TEMPEST (Telecommunications Electronics Materials Protected from Emanating Spurious Transmissions) refers to spying on computer systems by gathering information from leaked radio of electrical signals.
Information related to TEMPEST was declassified in 2007 by the US National Security Agency.
In this article, we will be looking at intercepting signals from a computer monitors HDMI lead using the TEMPEST SDR Software.
Equipment Needed
You will need the following:
- A computer with a HDMI monitor attached.
- A Software Defined Radio (SDR) such as the HackRF One.
- A suitable antenna, such as a log periodic with the appropriate frequency range. Other antennas, such as dipole will work, although be less performant.
TEMPEST attacks are typically quite dependent on the amount of bandwidth available, so a more capable SDR such as a USRP B210 (with 56Mhz of bandwidth vs the HackRF’s 20 Mhz) would be preferable, although significantly more expensive.
General tips
- Start with your antenna next to the monitor before attempting greater distances.
- A low noise amplifier may improve performance.
- HDMI leads should be shielded to reduce external interference, how well this works depends on how the lead was manufactured. If you lead you are trying does not work, try another.
- Don’t expect things to work immediately. This requires a lot of tweaking to get working.
Finding Signal Leakage Frequencies
First, we need to identify the frequency of our monitor’s signal. Download the TEMPEST Für Elise song from here.
Play this file on a loop on the target monitor we are aiming to intercept. This should just appear as a series of black bars. Make sure the video is on a loop!
At this point, if you place an AM radio next to the monitor you should be able to hear the song being played.
On the attacker system with the SDR connected, download and install SDR++.
Open SDR++ and start scanning for the monitor between 100Mhz-600Mhz. You should see a series of peaks and troughs, which when tuned into sounds like Beethoven’s Für Elise. The signal likely repeats on multiple different frequencies. Ideally, you want to identify the highest frequency with the lowest noise. The frequency manager in SDR++ will allow you to bookmark these signals as you find them.
Using TEMPEST SDR
A pre-compiled copy of TempestSDR for Windows can be downloaded here.
Run the executable and select File > Load ExitIO Source. Change the settings to reflect the below options then close the dialog box.
In TEMPEST SDR, set the frequency to the one we identified using SDR++. Uncheck the L and A buttons. In the bottom graph (monitor height), we want to select the highest peak value. This can also be done by using the “AUT” button.
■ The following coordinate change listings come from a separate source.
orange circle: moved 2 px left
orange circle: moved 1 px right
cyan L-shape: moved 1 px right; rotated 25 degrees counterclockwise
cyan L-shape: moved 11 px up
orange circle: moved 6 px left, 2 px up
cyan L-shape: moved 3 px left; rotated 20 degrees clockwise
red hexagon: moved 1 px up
Once this is set, you should be able to see lines from the monitor signal.
Next, adjust the top graph (FPS) to select the highest peak value. Finally, attempt to adjust the LPASS (low pass filter) slider to sharpen the image.
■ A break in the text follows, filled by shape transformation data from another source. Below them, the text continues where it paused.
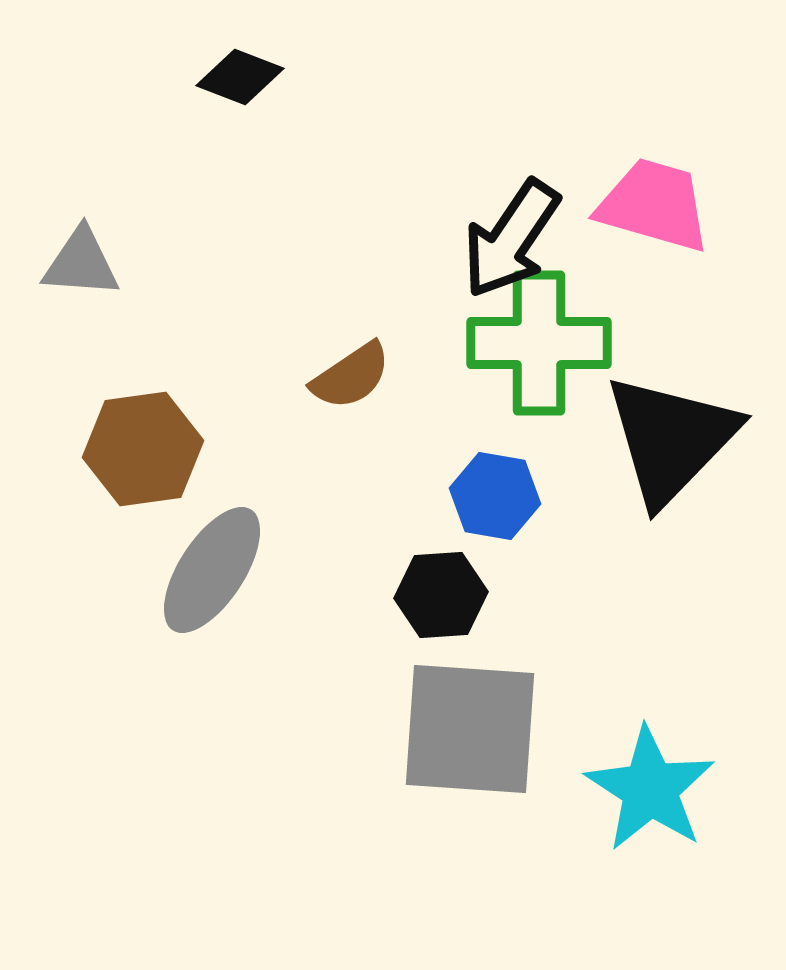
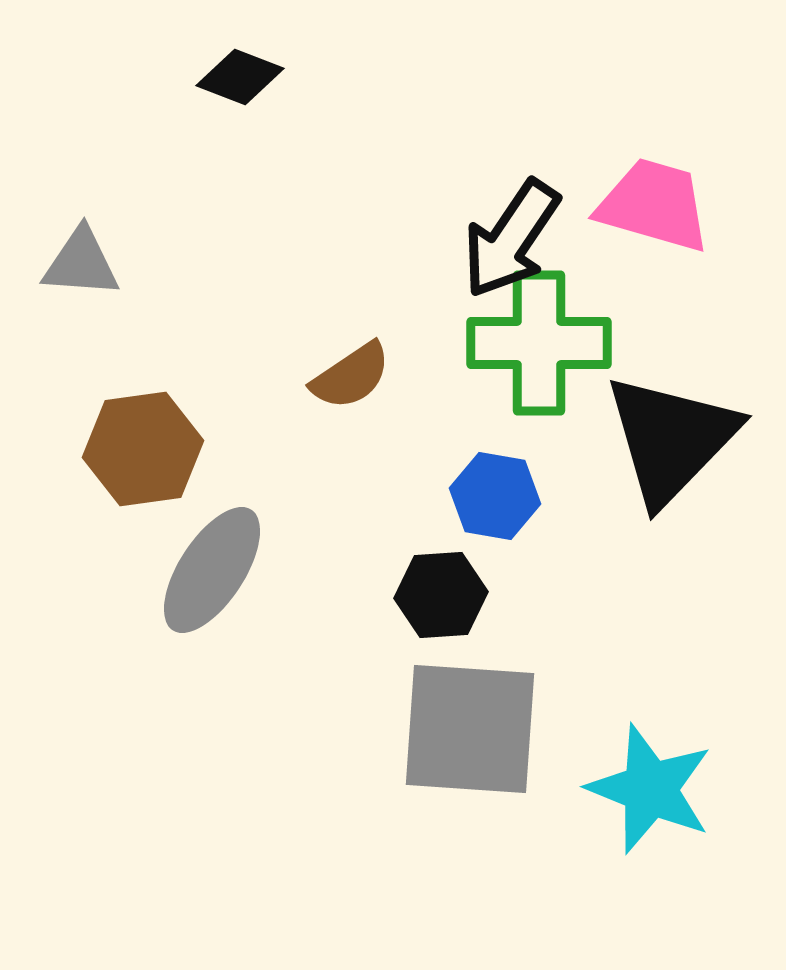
cyan star: rotated 11 degrees counterclockwise
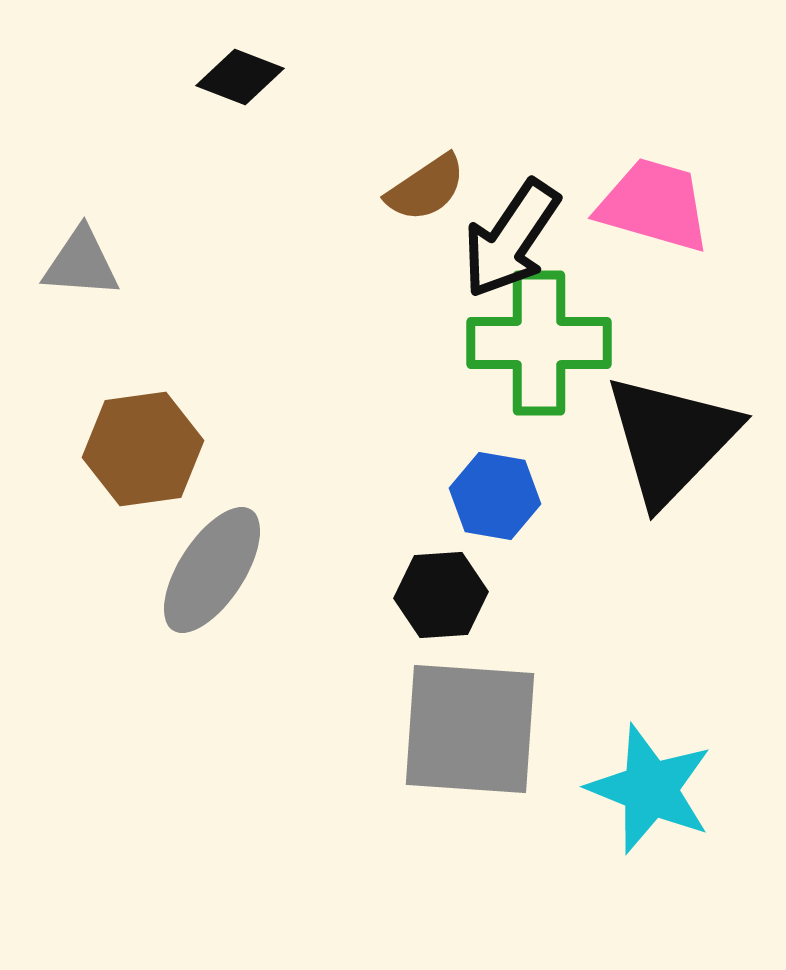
brown semicircle: moved 75 px right, 188 px up
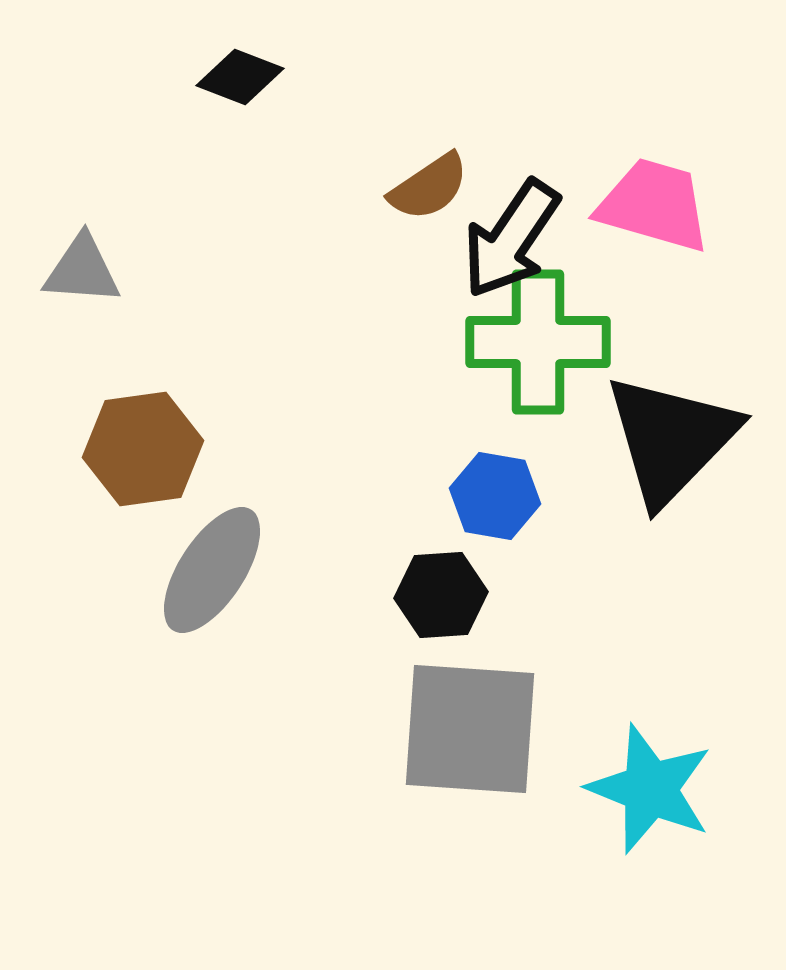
brown semicircle: moved 3 px right, 1 px up
gray triangle: moved 1 px right, 7 px down
green cross: moved 1 px left, 1 px up
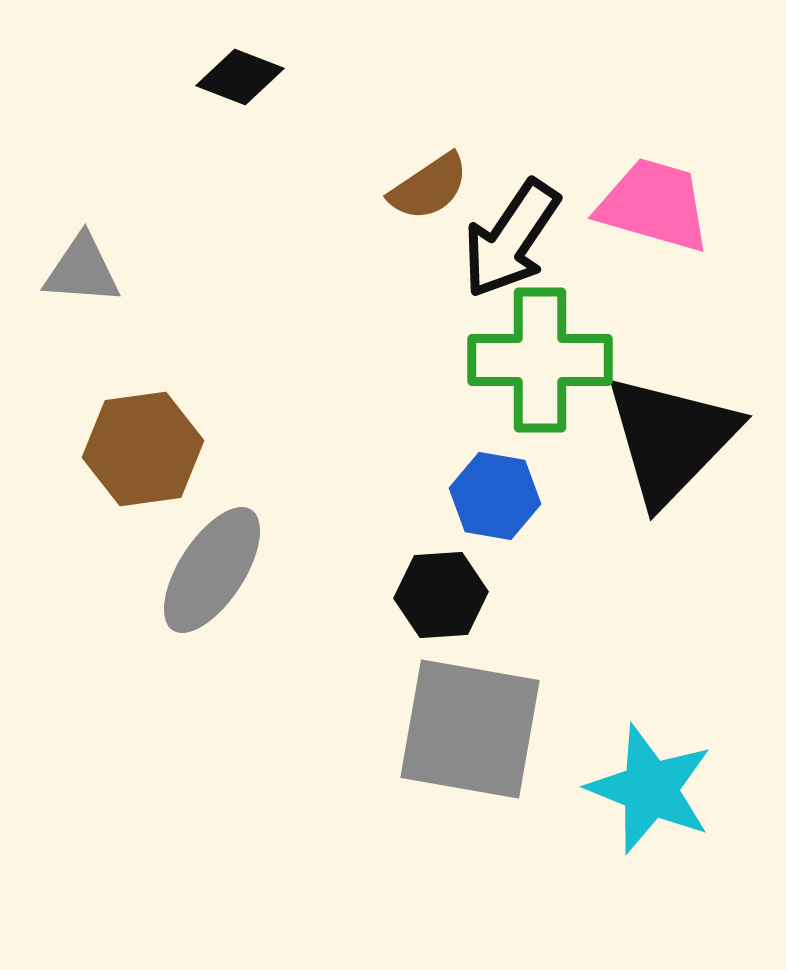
green cross: moved 2 px right, 18 px down
gray square: rotated 6 degrees clockwise
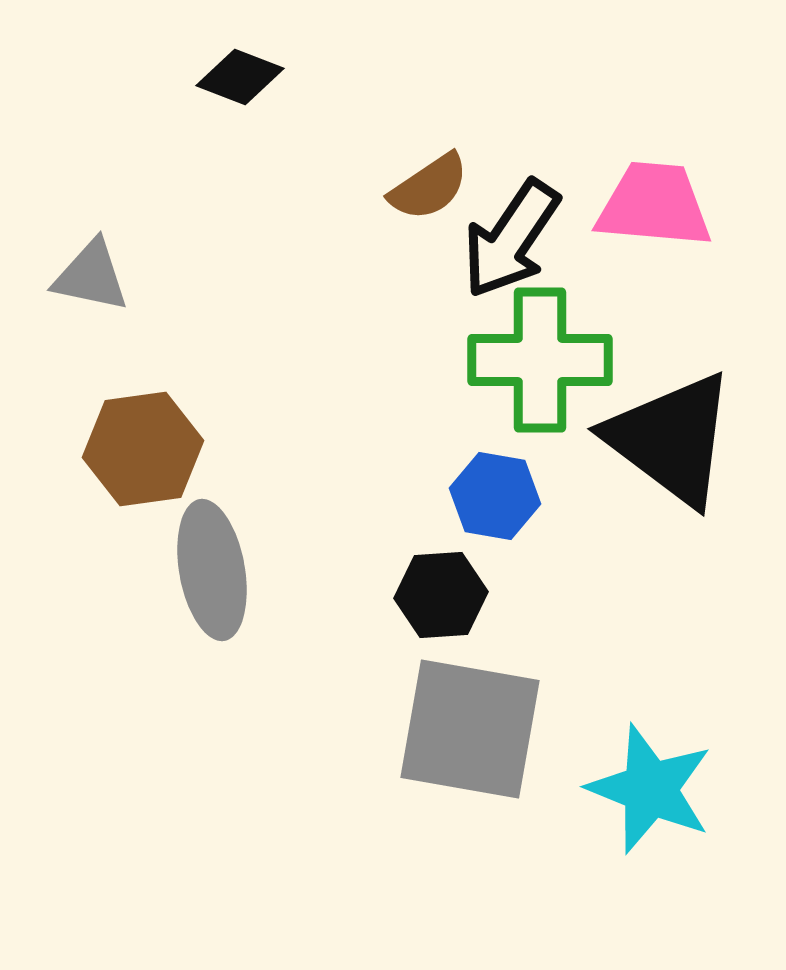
pink trapezoid: rotated 11 degrees counterclockwise
gray triangle: moved 9 px right, 6 px down; rotated 8 degrees clockwise
black triangle: rotated 37 degrees counterclockwise
gray ellipse: rotated 43 degrees counterclockwise
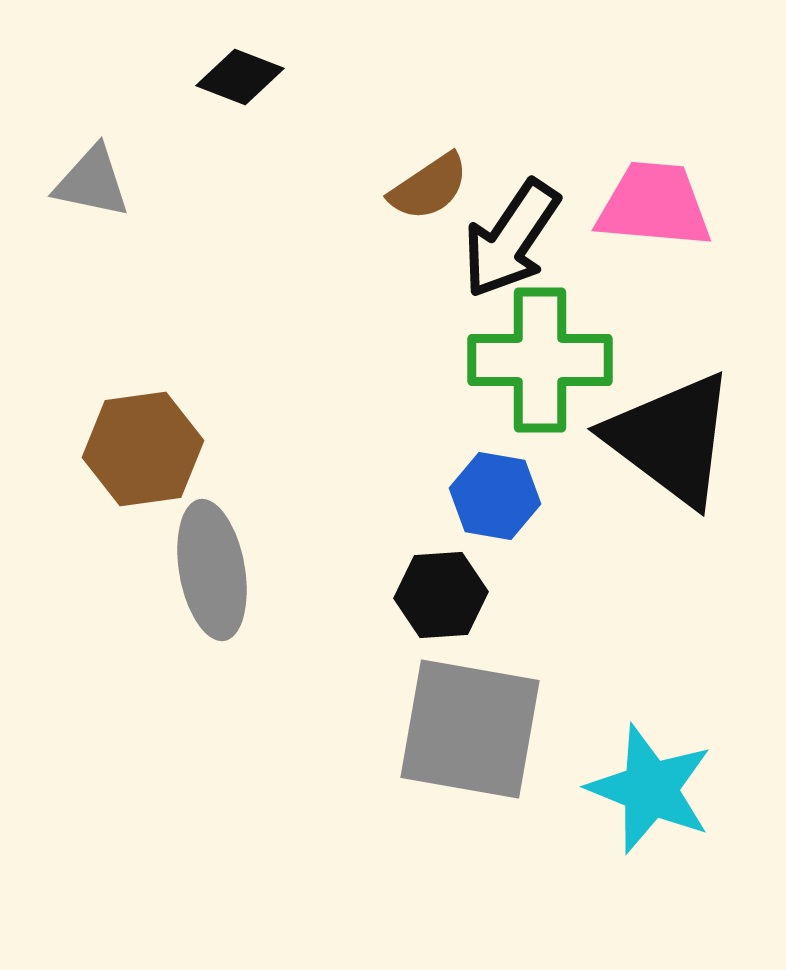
gray triangle: moved 1 px right, 94 px up
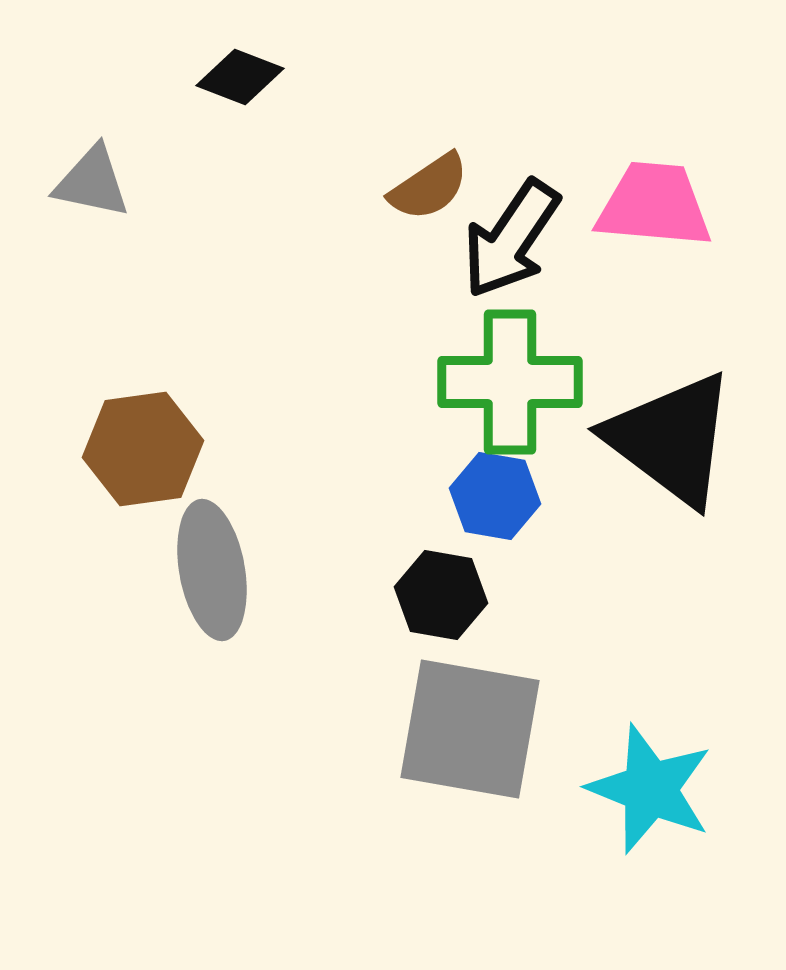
green cross: moved 30 px left, 22 px down
black hexagon: rotated 14 degrees clockwise
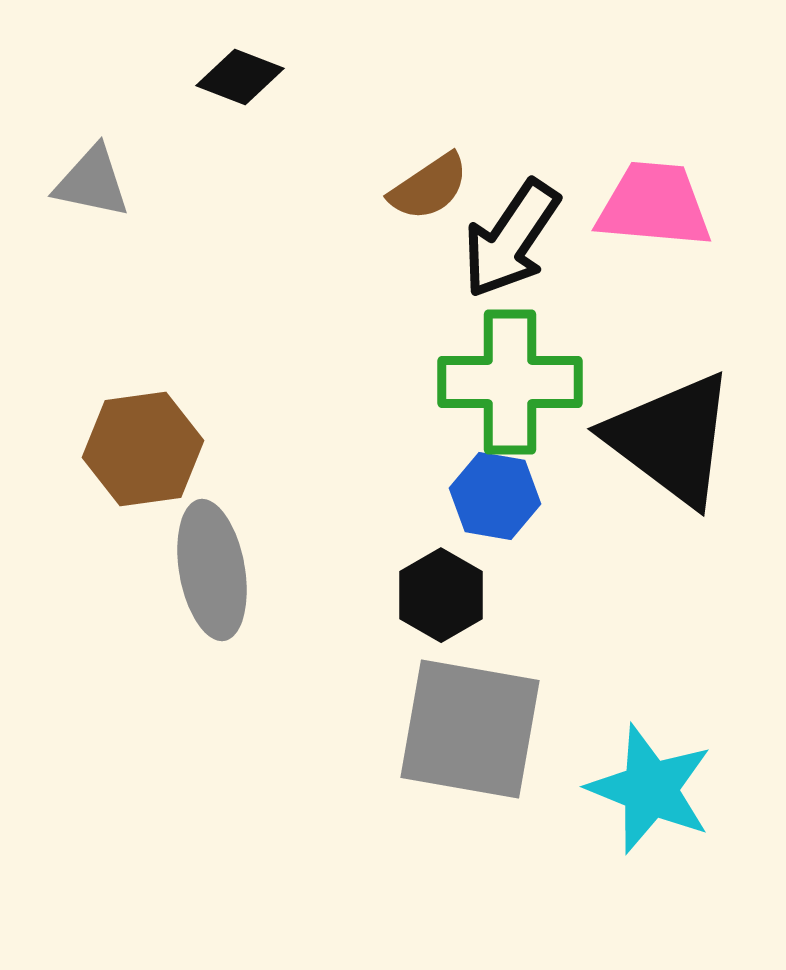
black hexagon: rotated 20 degrees clockwise
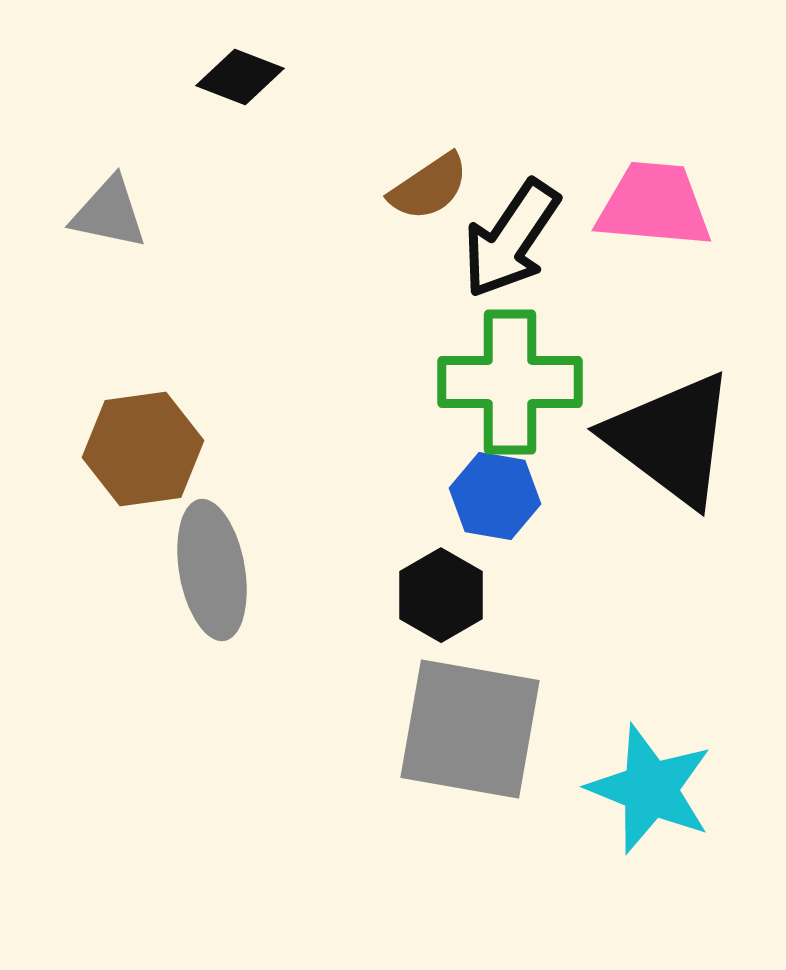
gray triangle: moved 17 px right, 31 px down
You should start to see the lines being transmitted.
Once you can detect the lines, start moving onto more complex shapes, such as the black and white diamond below.
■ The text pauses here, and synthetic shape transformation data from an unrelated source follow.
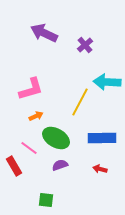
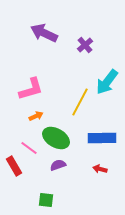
cyan arrow: rotated 56 degrees counterclockwise
purple semicircle: moved 2 px left
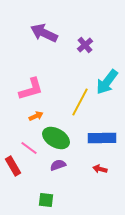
red rectangle: moved 1 px left
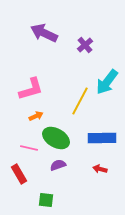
yellow line: moved 1 px up
pink line: rotated 24 degrees counterclockwise
red rectangle: moved 6 px right, 8 px down
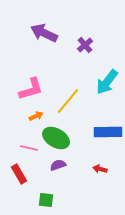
yellow line: moved 12 px left; rotated 12 degrees clockwise
blue rectangle: moved 6 px right, 6 px up
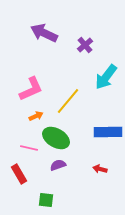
cyan arrow: moved 1 px left, 5 px up
pink L-shape: rotated 8 degrees counterclockwise
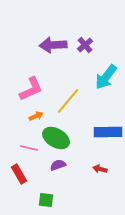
purple arrow: moved 9 px right, 12 px down; rotated 28 degrees counterclockwise
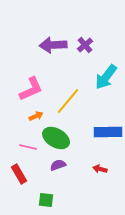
pink line: moved 1 px left, 1 px up
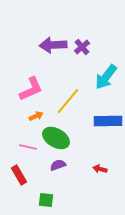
purple cross: moved 3 px left, 2 px down
blue rectangle: moved 11 px up
red rectangle: moved 1 px down
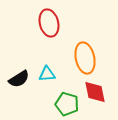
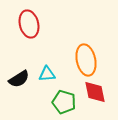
red ellipse: moved 20 px left, 1 px down
orange ellipse: moved 1 px right, 2 px down
green pentagon: moved 3 px left, 2 px up
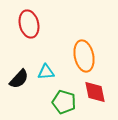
orange ellipse: moved 2 px left, 4 px up
cyan triangle: moved 1 px left, 2 px up
black semicircle: rotated 15 degrees counterclockwise
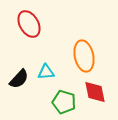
red ellipse: rotated 16 degrees counterclockwise
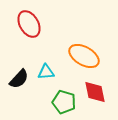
orange ellipse: rotated 48 degrees counterclockwise
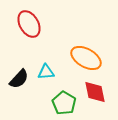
orange ellipse: moved 2 px right, 2 px down
green pentagon: moved 1 px down; rotated 15 degrees clockwise
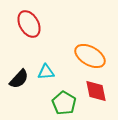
orange ellipse: moved 4 px right, 2 px up
red diamond: moved 1 px right, 1 px up
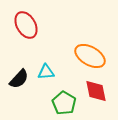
red ellipse: moved 3 px left, 1 px down
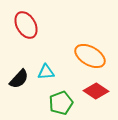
red diamond: rotated 45 degrees counterclockwise
green pentagon: moved 3 px left; rotated 20 degrees clockwise
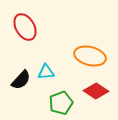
red ellipse: moved 1 px left, 2 px down
orange ellipse: rotated 16 degrees counterclockwise
black semicircle: moved 2 px right, 1 px down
With basic shapes working, keep adjusting until text recovery becomes possible.
In Conclusion
TEMPEST SDR provides a quick way to determine if TEMPEST attacks are viable against equipment. As of 2024, there has been some interesting work done on using deep learning with TEMPEST to significantly increase the performance. In addition, some of the HackRF’s bandwidth limitations could be addressed by clustering multiple units as seen here.